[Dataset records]
►

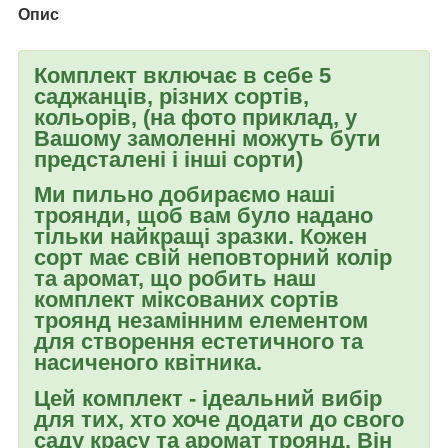
Опис
Комплект включає в себе 5
саджанців, різних сортів,
кольорів, (на фото приклад, у
Вашому замоленні можуть бути
предсталені і інші сорти)
Ми пильно добираємо наші
троянди, щоб вам було надано
тільки найкращі зразки. Кожен
сорт має свій неповторний колір
та аромат, що робить наш
комплект міксованих сортів
троянд незамінним елементом
для створення естетичного та
насиченого квітника.
Цей комплект - ідеальний вибір
для тих, хто хоче додати до свого
саду красу та аромат троянд. Він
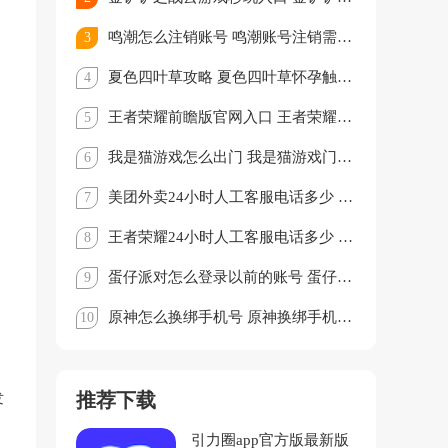
鸣潮怎么注销账号 鸣潮账号注销需要多久才能重新注册
3
夏色四叶草攻略 夏色四叶草怀孕触发条件
4
王者荣耀前瞻版官网入口 王者荣耀前瞻版白名单怎么申请
5
我是猫游戏怎么出门 我是猫游戏门禁卡获取攻略
6
美团外卖24小时人工客服电话多少 美团外卖客服电话怎么转人工
7
王者荣耀24小时人工客服电话多少 王者荣耀客服电话怎么转人工
8
蛋仔派对怎么登录以前的账号 蛋仔派对以前的账号怎么找回
9
原神怎么换绑手机号 原神换绑手机号但是之前的手机号已经注销怎么办
10
推荐下载
发
引力圈app官方版最新版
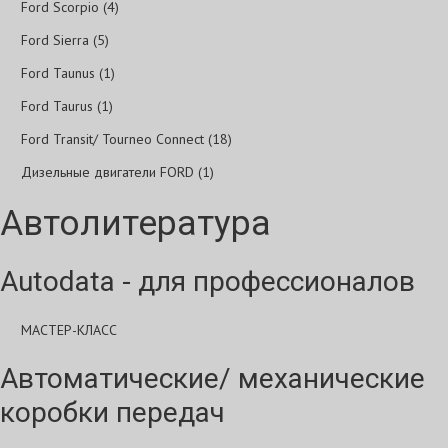
Ford Scorpio (4)
Ford Sierra (5)
Ford Taunus (1)
Ford Taurus (1)
Ford Transit/ Tourneo Connect (18)
Дизельные двигатели FORD (1)
Автолитература
Autodata - для профессионалов
МАСТЕР-КЛАСС
Автоматические/ механические
коробки передач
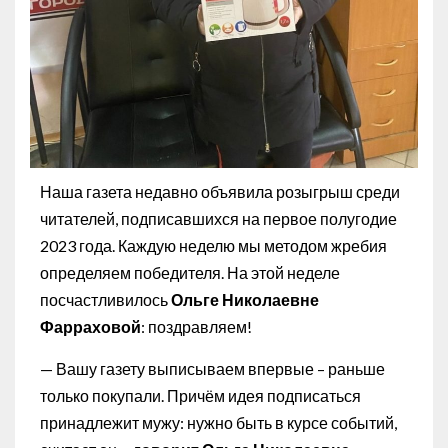
Наша газета недавно объявила розыгрыш среди
читателей, подписавшихся на первое полугодие
2023 года. Каждую неделю мы методом жребия
определяем победителя. На этой неделе
посчастливилось
Ольге Николаевне
Фарраховой
: поздравляем!
— Вашу газету выписываем впервые – раньше
только покупали. Причём идея подписаться
принадлежит мужу: нужно быть в курсе событий,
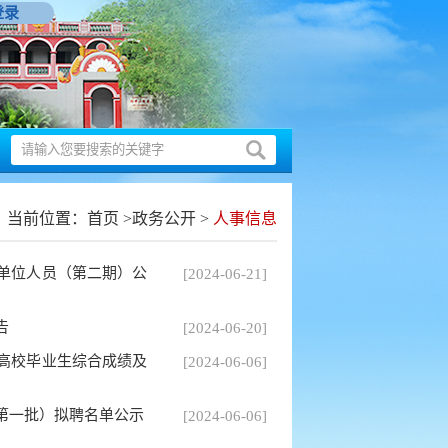
登录
当前位置：
首页
>
政务公开
>
人事信息
业单位人员（第二期）公
[2024-06-21]
告
[2024-06-20]
聘高校毕业生综合成绩及
[2024-06-06]
（第一批）拟聘名单公示
[2024-06-06]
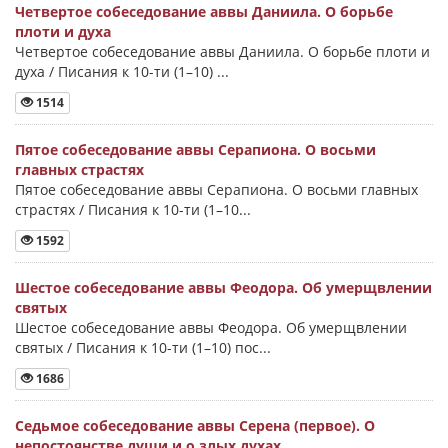
Четвертое собеседование аввы Даниила. О борьбе
плоти и духа
Четвертое собеседование аввы Даниила. О борьбе плоти и
духа / Писания к 10-ти (1–10) ...
1514
Пятое собеседование аввы Серапиона. О восьми
главных страстях
Пятое собеседование аввы Серапиона. О восьми главных
страстях / Писания к 10-ти (1–10...
1592
Шестое собеседование аввы Феодора. Об умерщвлении
святых
Шестое собеседование аввы Феодора. Об умерщвлении
святых / Писания к 10-ти (1–10) пос...
1686
Седьмое собеседование аввы Серена (первое). О
непостоянстве души и о злых духах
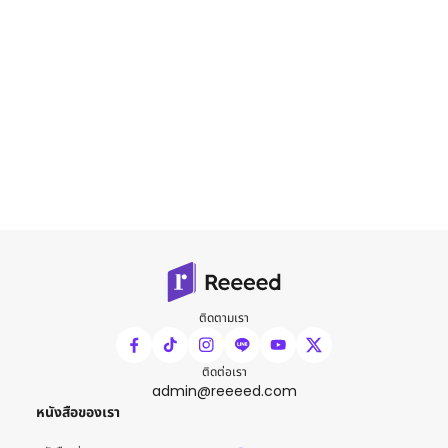
ติดตามเรา
ติดต่อเรา
admin@reeeed.com
หนังสือของเรา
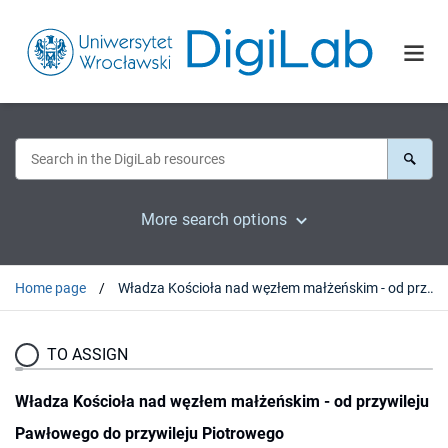
More search options
Home page
Władza Kościoła nad węzłem małżeńskim - od przywileju Pawłowego do przywileju Piotrowego
TO ASSIGN
Władza Kościoła nad węzłem małżeńskim - od przywileju
Pawłowego do przywileju Piotrowego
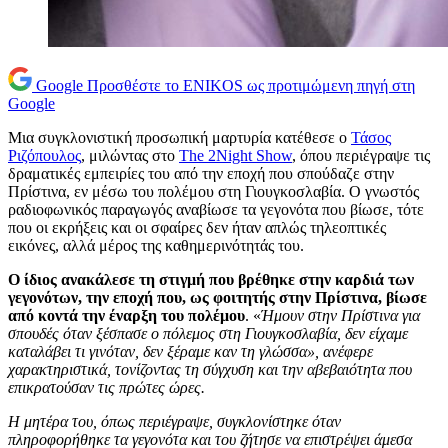
Google
Προσθέστε το ENIKOS ως προτιμώμενη πηγή στη
Google
Μια συγκλονιστική προσωπική μαρτυρία κατέθεσε ο
Τάσος
Ριζόπουλος
, μιλώντας στο
The 2Night Show
, όπου περιέγραψε τις
δραματικές εμπειρίες του από την εποχή που σπούδαζε στην
Πρίστινα, εν μέσω του πολέμου στη Γιουγκοσλαβία. Ο γνωστός
ραδιοφωνικός παραγωγός αναβίωσε τα γεγονότα που βίωσε, τότε
που οι εκρήξεις και οι σφαίρες δεν ήταν απλώς τηλεοπτικές
εικόνες, αλλά μέρος της καθημερινότητάς του.
Ο ίδιος ανακάλεσε τη στιγμή που βρέθηκε στην καρδιά των
γεγονότων, την εποχή που, ως φοιτητής στην Πρίστινα, βίωσε
από κοντά την έναρξη του πολέμου
. «
Ήμουν στην Πρίστινα για
σπουδές όταν ξέσπασε ο πόλεμος στη Γιουγκοσλαβία, δεν είχαμε
καταλάβει τι γινόταν, δεν ξέραμε καν τη γλώσσα», ανέφερε
χαρακτηριστικά, τονίζοντας τη σύγχυση και την αβεβαιότητα που
επικρατούσαν τις πρώτες ώρες.
Η μητέρα του, όπως περιέγραψε, συγκλονίστηκε όταν
πληροφορήθηκε τα γεγονότα και του ζήτησε να επιστρέψει άμεσα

◄

» **Task to carry out**:
The records must be restated word for word, apart from any images.

» **Response box**:
Опис
Комплект включає в себе 5
саджанців, різних сортів,
кольорів, (на фото приклад, у
Вашому замоленні можуть бути
предсталені і інші сорти)
Ми пильно добираємо наші
троянди, щоб вам було надано
тільки найкращі зразки. Кожен
сорт має свій неповторний колір
та аромат, що робить наш
комплект міксованих сортів
троянд незамінним елементом
для створення естетичного та
насиченого квітника.
Цей комплект - ідеальний вибір
для тих, хто хоче додати до свого
саду красу та аромат троянд. Він
鸣潮怎么注销账号 鸣潮账号注销需要多久才能重新注册
3
夏色四叶草攻略 夏色四叶草怀孕触发条件
4
王者荣耀前瞻版官网入口 王者荣耀前瞻版白名单怎么申请
5
我是猫游戏怎么出门 我是猫游戏门禁卡获取攻略
6
美团外卖24小时人工客服电话多少 美团外卖客服电话怎么转人工
7
王者荣耀24小时人工客服电话多少 王者荣耀客服电话怎么转人工
8
蛋仔派对怎么登录以前的账号 蛋仔派对以前的账号怎么找回
9
原神怎么换绑手机号 原神换绑手机号但是之前的手机号已经注销怎么办
10
推荐下载
发
引力圈app官方版最新版
Ford Scorpio (4)
Ford Sierra (5)
Ford Taunus (1)
Ford Taurus (1)
Ford Transit/ Tourneo Connect (18)
Дизельные двигатели FORD (1)
Автолитература
Autodata - для профессионалов
МАСТЕР-КЛАСС
Автоматические/ механические
коробки передач
Наша газета недавно объявила розыгрыш среди
читателей, подписавшихся на первое полугодие
2023 года. Каждую неделю мы методом жребия
определяем победителя. На этой неделе
посчастливилось
Ольге Николаевне
Фарраховой
: поздравляем!
— Вашу газету выписываем впервые – раньше
только покупали. Причём идея подписаться
принадлежит мужу: нужно быть в курсе событий,
登录
当前位置：
首页
>
政务公开
>
人事信息
业单位人员（第二期）公
[2024-06-21]
告
[2024-06-20]
聘高校毕业生综合成绩及
[2024-06-06]
（第一批）拟聘名单公示
[2024-06-06]
Четвертое собеседование аввы Даниила. О борьбе
плоти и духа
Четвертое собеседование аввы Даниила. О борьбе плоти и
духа / Писания к 10-ти (1–10) ...
1514
Пятое собеседование аввы Серапиона. О восьми
главных страстях
Пятое собеседование аввы Серапиона. О восьми главных
страстях / Писания к 10-ти (1–10...
1592
Шестое собеседование аввы Феодора. Об умерщвлении
святых
Шестое собеседование аввы Феодора. Об умерщвлении
святых / Писания к 10-ти (1–10) пос...
1686
Седьмое собеседование аввы Серена (первое). О
непостоянстве души и о злых духах
ติดตามเรา
ติดต่อเรา
admin@reeeed.com
หนังสือของเรา
More search options
Home page
Władza Kościoła nad węzłem małżeńskim - od przywileju Pawłowego do przywileju Piotrowego
TO ASSIGN
Władza Kościoła nad węzłem małżeńskim - od przywileju
Pawłowego do przywileju Piotrowego
Google
Προσθέστε το ENIKOS ως προτιμώμενη πηγή στη
Google
Μια συγκλονιστική προσωπική μαρτυρία κατέθεσε ο
Τάσος
Ριζόπουλος
, μιλώντας στο
The 2Night Show
, όπου περιέγραψε τις
δραματικές εμπειρίες του από την εποχή που σπούδαζε στην
Πρίστινα, εν μέσω του πολέμου στη Γιουγκοσλαβία. Ο γνωστός
ραδιοφωνικός παραγωγός αναβίωσε τα γεγονότα που βίωσε, τότε
που οι εκρήξεις και οι σφαίρες δεν ήταν απλώς τηλεοπτικές
εικόνες, αλλά μέρος της καθημερινότητάς του.
Ο ίδιος ανακάλεσε τη στιγμή που βρέθηκε στην καρδιά των
γεγονότων, την εποχή που, ως φοιτητής στην Πρίστινα, βίωσε
από κοντά την έναρξη του πολέμου
. «
Ήμουν στην Πρίστινα για
σπουδές όταν ξέσπασε ο πόλεμος στη Γιουγκοσλαβία, δεν είχαμε
καταλάβει τι γινόταν, δεν ξέραμε καν τη γλώσσα», ανέφερε
χαρακτηριστικά, τονίζοντας τη σύγχυση και την αβεβαιότητα που
επικρατούσαν τις πρώτες ώρες.
Η μητέρα του, όπως περιέγραψε, συγκλονίστηκε όταν
πληροφορήθηκε τα γεγονότα και του ζήτησε να επιστρέψει άμεσα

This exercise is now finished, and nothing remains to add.